### Exercise objective
State how many lines of the records include the word "search"; the reply is that number alone.

[Document understanding data]
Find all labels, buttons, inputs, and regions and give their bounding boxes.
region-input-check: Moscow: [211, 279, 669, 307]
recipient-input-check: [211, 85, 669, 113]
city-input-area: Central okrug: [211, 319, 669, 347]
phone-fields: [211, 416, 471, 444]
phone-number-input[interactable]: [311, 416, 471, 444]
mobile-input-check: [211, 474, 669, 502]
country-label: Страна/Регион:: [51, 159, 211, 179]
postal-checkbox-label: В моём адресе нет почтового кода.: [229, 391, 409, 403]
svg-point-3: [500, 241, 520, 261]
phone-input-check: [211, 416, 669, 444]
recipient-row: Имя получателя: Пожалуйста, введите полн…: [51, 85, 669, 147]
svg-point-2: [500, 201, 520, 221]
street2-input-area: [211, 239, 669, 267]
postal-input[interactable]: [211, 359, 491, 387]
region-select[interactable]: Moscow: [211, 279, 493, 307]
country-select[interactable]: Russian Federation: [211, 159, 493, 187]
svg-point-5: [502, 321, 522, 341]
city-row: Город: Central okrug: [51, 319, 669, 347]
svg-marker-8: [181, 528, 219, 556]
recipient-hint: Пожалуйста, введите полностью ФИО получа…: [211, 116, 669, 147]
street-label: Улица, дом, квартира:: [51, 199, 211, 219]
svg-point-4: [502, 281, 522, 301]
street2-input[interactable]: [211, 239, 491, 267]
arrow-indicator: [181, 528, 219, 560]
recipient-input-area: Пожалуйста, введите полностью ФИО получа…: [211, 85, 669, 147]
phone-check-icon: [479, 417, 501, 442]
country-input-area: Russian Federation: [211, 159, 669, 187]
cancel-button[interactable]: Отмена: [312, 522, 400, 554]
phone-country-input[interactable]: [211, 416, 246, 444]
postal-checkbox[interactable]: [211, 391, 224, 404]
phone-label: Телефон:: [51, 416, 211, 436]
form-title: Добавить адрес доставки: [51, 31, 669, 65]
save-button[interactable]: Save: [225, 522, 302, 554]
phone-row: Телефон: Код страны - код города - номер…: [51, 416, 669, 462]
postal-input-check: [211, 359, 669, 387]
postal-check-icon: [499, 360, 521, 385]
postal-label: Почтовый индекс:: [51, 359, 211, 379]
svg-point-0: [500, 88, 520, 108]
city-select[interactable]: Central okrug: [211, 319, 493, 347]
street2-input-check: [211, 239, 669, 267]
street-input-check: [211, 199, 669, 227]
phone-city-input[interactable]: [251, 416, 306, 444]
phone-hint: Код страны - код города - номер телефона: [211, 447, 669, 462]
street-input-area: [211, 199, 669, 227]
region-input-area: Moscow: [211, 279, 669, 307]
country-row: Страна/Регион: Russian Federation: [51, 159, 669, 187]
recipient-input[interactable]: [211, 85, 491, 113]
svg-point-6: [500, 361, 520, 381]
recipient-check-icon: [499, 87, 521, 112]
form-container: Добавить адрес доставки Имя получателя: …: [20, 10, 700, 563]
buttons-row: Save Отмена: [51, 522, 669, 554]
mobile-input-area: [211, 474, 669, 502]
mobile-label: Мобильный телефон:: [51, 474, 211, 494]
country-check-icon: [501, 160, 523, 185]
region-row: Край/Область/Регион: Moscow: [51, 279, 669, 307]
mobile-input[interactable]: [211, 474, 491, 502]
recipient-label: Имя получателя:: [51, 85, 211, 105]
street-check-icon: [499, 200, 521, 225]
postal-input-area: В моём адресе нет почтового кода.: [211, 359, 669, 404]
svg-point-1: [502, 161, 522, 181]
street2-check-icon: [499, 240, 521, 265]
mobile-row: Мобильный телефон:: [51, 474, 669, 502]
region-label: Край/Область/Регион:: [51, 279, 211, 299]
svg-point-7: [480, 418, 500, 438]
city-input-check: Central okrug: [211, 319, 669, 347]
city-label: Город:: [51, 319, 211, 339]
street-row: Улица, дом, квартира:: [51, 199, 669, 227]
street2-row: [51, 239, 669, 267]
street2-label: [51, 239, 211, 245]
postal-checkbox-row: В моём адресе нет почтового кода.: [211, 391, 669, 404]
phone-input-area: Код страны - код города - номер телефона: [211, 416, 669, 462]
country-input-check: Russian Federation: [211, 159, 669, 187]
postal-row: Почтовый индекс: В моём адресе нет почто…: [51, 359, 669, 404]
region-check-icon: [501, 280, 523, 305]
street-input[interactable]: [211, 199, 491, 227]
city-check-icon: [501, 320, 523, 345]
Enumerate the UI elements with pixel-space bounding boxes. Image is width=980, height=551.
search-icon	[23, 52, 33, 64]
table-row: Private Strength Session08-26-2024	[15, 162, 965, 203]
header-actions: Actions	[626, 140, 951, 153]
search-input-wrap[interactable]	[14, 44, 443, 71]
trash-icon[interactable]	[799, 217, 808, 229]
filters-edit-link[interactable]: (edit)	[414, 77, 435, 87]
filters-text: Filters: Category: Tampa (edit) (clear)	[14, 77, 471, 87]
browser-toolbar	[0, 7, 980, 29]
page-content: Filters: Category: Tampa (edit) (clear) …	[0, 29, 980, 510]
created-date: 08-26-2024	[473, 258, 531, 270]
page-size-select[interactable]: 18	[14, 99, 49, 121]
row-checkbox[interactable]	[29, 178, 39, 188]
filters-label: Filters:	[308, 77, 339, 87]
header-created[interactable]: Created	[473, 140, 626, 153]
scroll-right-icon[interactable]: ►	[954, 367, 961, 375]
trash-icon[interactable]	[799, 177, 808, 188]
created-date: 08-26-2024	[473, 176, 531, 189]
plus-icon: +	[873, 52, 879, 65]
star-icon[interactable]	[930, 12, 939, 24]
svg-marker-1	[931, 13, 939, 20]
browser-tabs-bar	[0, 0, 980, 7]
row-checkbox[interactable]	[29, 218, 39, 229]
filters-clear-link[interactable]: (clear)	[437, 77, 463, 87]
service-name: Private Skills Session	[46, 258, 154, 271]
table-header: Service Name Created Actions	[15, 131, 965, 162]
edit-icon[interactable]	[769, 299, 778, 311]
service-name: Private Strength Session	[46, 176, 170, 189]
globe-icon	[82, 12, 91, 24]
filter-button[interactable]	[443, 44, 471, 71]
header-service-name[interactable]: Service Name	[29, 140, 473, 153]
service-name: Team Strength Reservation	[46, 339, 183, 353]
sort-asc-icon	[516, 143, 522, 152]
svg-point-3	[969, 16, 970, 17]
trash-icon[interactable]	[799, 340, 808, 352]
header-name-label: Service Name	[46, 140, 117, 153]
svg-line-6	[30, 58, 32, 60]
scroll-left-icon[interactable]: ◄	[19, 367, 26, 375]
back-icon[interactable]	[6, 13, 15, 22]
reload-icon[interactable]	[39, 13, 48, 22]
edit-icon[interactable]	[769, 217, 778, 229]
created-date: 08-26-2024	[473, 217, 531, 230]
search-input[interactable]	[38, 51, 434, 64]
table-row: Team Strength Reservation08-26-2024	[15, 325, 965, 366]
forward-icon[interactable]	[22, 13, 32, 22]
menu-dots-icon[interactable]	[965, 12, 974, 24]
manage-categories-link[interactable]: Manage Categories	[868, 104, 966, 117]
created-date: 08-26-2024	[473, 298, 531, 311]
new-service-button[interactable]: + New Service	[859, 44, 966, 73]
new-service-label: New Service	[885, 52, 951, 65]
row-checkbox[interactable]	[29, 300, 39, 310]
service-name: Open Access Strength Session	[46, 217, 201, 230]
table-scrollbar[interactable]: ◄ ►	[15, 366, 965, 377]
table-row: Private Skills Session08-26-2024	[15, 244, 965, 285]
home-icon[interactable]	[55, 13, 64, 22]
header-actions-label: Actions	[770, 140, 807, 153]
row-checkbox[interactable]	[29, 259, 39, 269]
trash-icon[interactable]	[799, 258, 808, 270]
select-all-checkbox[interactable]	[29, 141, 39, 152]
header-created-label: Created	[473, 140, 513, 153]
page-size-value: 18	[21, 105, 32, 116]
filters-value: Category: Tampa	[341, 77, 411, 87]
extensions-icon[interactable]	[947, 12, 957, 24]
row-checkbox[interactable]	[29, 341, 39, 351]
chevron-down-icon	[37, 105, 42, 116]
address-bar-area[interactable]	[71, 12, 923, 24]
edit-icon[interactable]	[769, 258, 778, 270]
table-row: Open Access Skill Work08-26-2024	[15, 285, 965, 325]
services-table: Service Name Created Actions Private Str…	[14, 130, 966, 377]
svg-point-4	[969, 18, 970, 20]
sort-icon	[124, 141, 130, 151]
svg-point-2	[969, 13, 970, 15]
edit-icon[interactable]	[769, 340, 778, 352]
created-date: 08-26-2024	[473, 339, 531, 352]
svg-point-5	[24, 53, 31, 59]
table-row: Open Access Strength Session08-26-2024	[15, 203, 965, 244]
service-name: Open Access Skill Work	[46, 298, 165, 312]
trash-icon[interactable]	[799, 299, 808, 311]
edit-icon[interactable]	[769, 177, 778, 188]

### Response
3